Problems with the beat are not only common, they are unavoidable. Learn to sing the tunes, you get a good beat going there, and then try to translated it onto the whistle. It takes a lot of practice before the fingers do what they are supposed to do and when.
Fred,
I doubt your racial beat theory, frankly. I’ve known black men, and Irish for that matter, who couldn’t keep a beat to save their lives. And Joe Zawinul, who is Austrian for God’s love, has rhythm coming out of my ears. One of my sons was born rocking to the beat, and the other can’t even clap in time. And anyway, rhythm can be learned.

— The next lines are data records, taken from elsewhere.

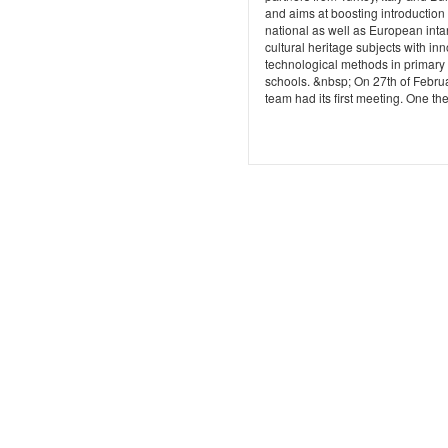
and aims at boosting introduction 
national as well as European inta
cultural heritage subjects with in
technological methods in primary
schools. &nbsp; On 27th of Febru
team had its first meeting. One the f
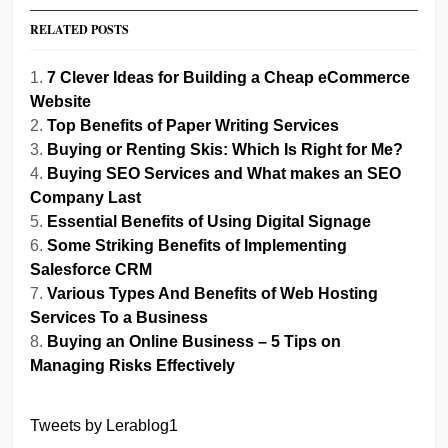
RELATED POSTS
7 Clever Ideas for Building a Cheap eCommerce
Website
Top Benefits of Paper Writing Services
Buying or Renting Skis: Which Is Right for Me?
Buying SEO Services and What makes an SEO
Company Last
Essential Benefits of Using Digital Signage
Some Striking Benefits of Implementing
Salesforce CRM
Various Types And Benefits of Web Hosting
Services To a Business
Buying an Online Business – 5 Tips on
Managing Risks Effectively
Tweets by Lerablog1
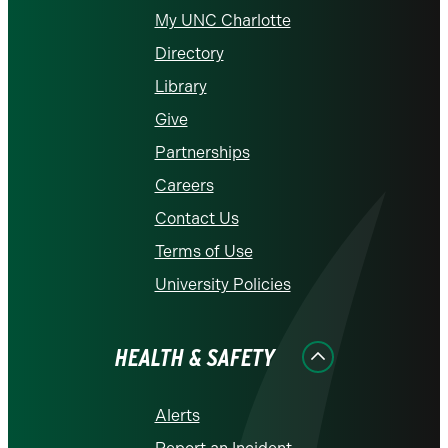
My UNC Charlotte
Directory
Library
Give
Partnerships
Careers
Contact Us
Terms of Use
University Policies
HEALTH & SAFETY
Alerts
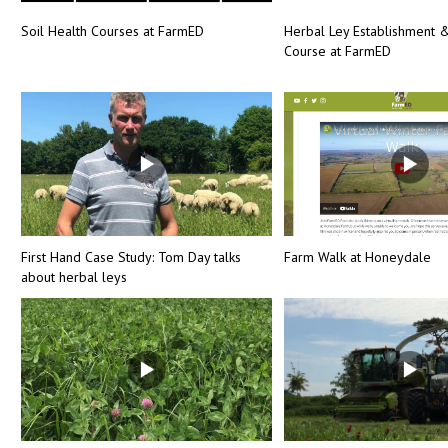
Soil Health Courses at FarmED
Herbal Ley Establishment
Course at FarmED
First Hand Case Study: Tom Day talks
Farm Walk at Honeydale
about herbal leys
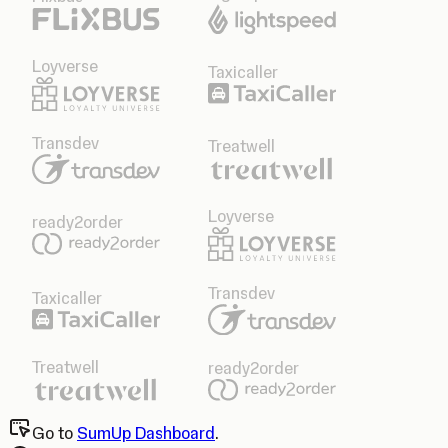
Loyverse
Taxicaller
Transdev
Treatwell
Loyverse
ready2order
Transdev
Taxicaller
Treatwell
ready2order
Go to
SumUp Dashboard
.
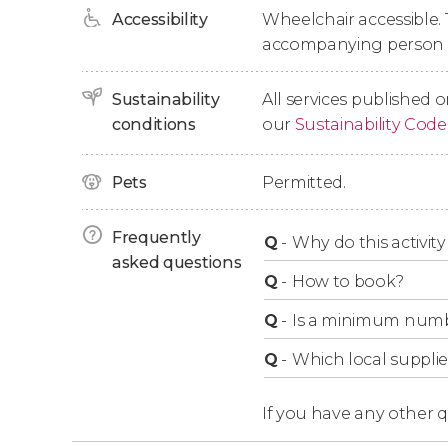
Accessibility
Wheelchair accessible. 
the Jewish quarter
of Valencia. After two hou
accompanying person i
legends
, the tour will come to an end.
Sustainability
All services published o
Groups Over 6
conditions
our
Sustainability Code
This free tour
doesn't admit groups of more t
Pets
Permitted.
separately. If you're a larger group, we re
Frequently
Q
-
Why do this activity 
asked questions
Q
-
How to book?
Q
-
Is a minimum numbe
Q
-
Which local supplie
If you have any other 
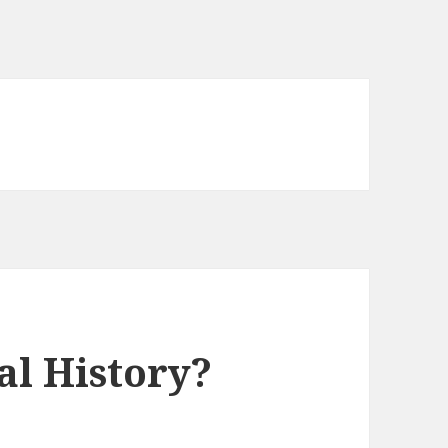
al History?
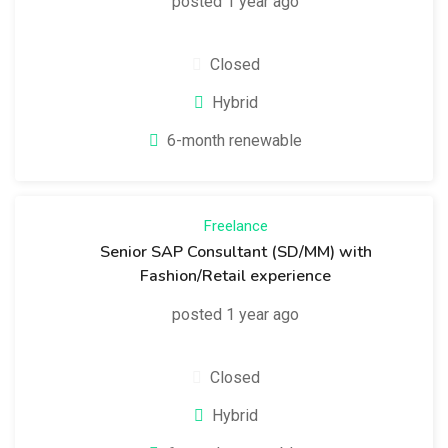
posted 1 year ago
Closed
Hybrid
6-month renewable
Freelance
Senior SAP Consultant (SD/MM) with
Fashion/Retail experience
posted 1 year ago
Closed
Hybrid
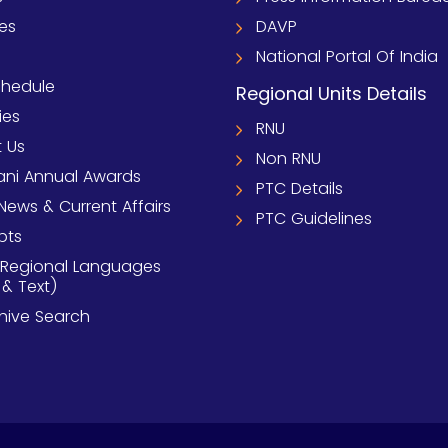
ies
DAVP
National Portal Of India
chedule
Regional Units Details
ies
RNU
 Us
Non RNU
ni Annual Awards
PTC Details
News & Current Affairs
PTC Guidelines
pts
 Regional Languages
 & Text)
chive Search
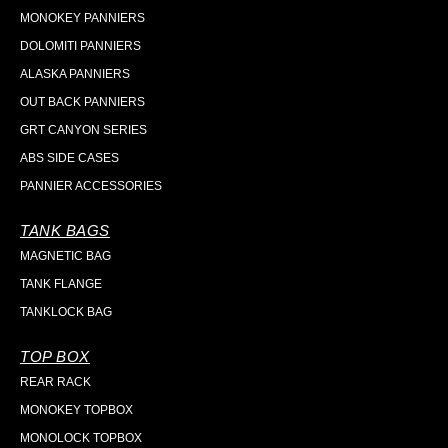
MONOKEY PANNIERS
DOLOMITI PANNIERS
ALASKA PANNIERS
OUT BACK PANNIERS
GRT CANYON SERIES
ABS SIDE CASES
PANNIER ACCESSORIES
TANK BAGS
MAGNETIC BAG
TANK FLANGE
TANKLOCK BAG
TOP BOX
REAR RACK
MONOKEY TOPBOX
MONOLOCK TOPBOX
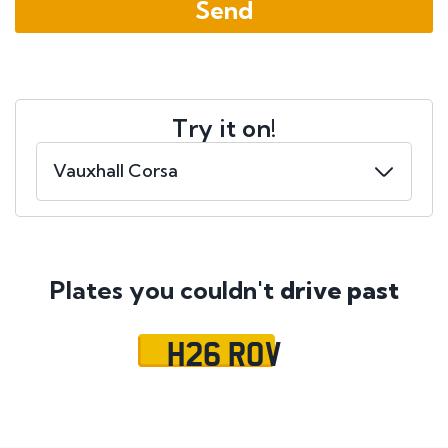
Try it on!
Plates you couldn't
drive past
H26 ROV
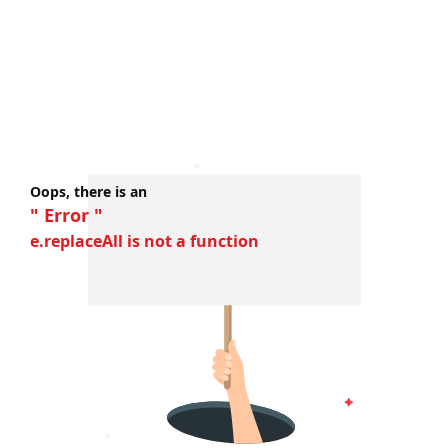
Oops, there is an
" Error "
e.replaceAll is not a function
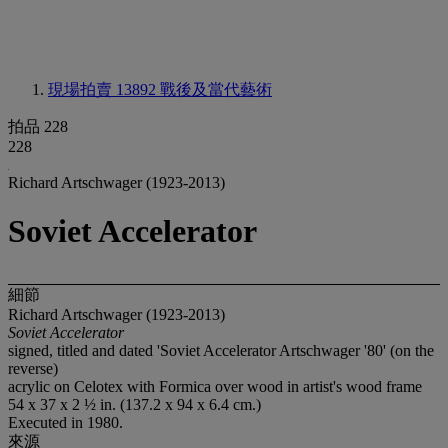
現場拍賣 13892
戰後及當代藝術
拍品 228
228
Richard Artschwager (1923-2013)
Soviet Accelerator
細節
Richard Artschwager (1923-2013)
Soviet Accelerator
signed, titled and dated 'Soviet Accelerator Artschwager '80' (on the
reverse)
acrylic on Celotex with Formica over wood in artist's wood frame
54 x 37 x 2 ½ in. (137.2 x 94 x 6.4 cm.)
Executed in 1980.
來源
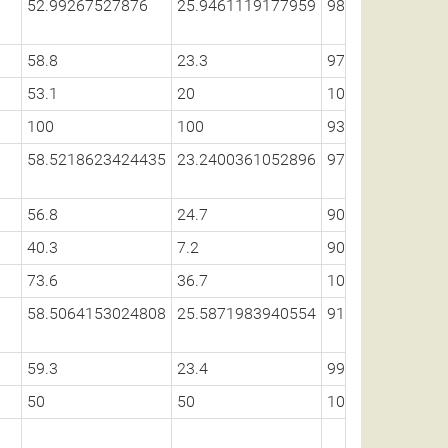
52.99267527876
25.9461119177959
98.5842179965
58.8
23.3
97.5
53.1
20
100
100
100
93.6
58.5218623424435
23.2400361052896
97.6242922695
56.8
24.7
90.5
40.3
7.2
90.4
73.6
36.7
100
58.5064153024808
25.5871983940554
91.8688411986
59.3
23.4
99.2
50
50
100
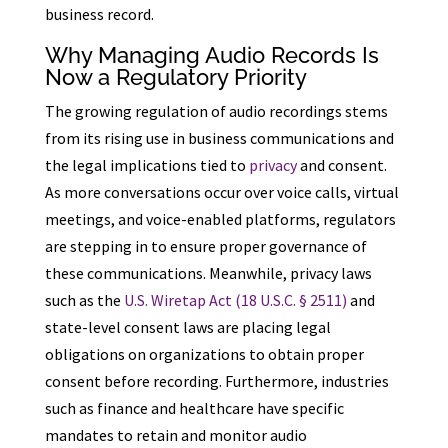
business record.
Why Managing Audio Records Is
Now a Regulatory Priority
The growing regulation of audio recordings stems
from its rising use in business communications and
the legal implications tied to
privacy
and consent.
As more conversations occur over voice calls, virtual
meetings, and voice-enabled platforms, regulators
are stepping in to ensure proper governance of
these communications. Meanwhile, privacy laws
such as the
U.S. Wiretap Act (18 U.S.C. § 2511)
and
state-level consent laws are placing legal
obligations on organizations to obtain proper
consent before recording. Furthermore, industries
such as finance and healthcare have specific
mandates to retain and monitor audio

Don’t worry, Jessi, even long-time veterans have trouble getting the beat right on unfamiliar tunes, and a few will mess up the tunes they’ve played for years if given the chance (!). What I like to do when approaching a new tune (and I’ve been playing 20+ years) is imagine a guitar or piano playing an introductory rhythm pattern and keep that rhythm going in my head as long as I need to, then start playing the tune, which even then will be awkward if the fingering isn’t “natural” to me or if it reminds me of something else I am familiar with. If you like a tune, live with it for a while, and don’t get discouraged if your fingers don’t keep up with your brain. They will, eventually. If you learn tunes from print sources, read through the notes rhythmically without playing them. Ignore the melody line, just think through the rhythm until it feels comfortable. For example, you might read through a jig that goes “DUH-duh-duh DUH-duh-duh/DAAA-duh Duh-duh-duh” (if that’s how the notes lie; the DAAA being a quarter note and the rest eighths). If you’re not a reader, listen to the tunes you want to play (ignore the ornamentation at this point) and count out what the musician is doing in much the same way. And practice, Tiny Jessi, practice. Let me echo brewerpaul’s comment that you have a lot of things to keep in your mind as a beginner. Keeping the beat is a tricky one, but since you’re not speed-obsessed, you’ll find your way there eventually. You are not doomed if you apply yourself!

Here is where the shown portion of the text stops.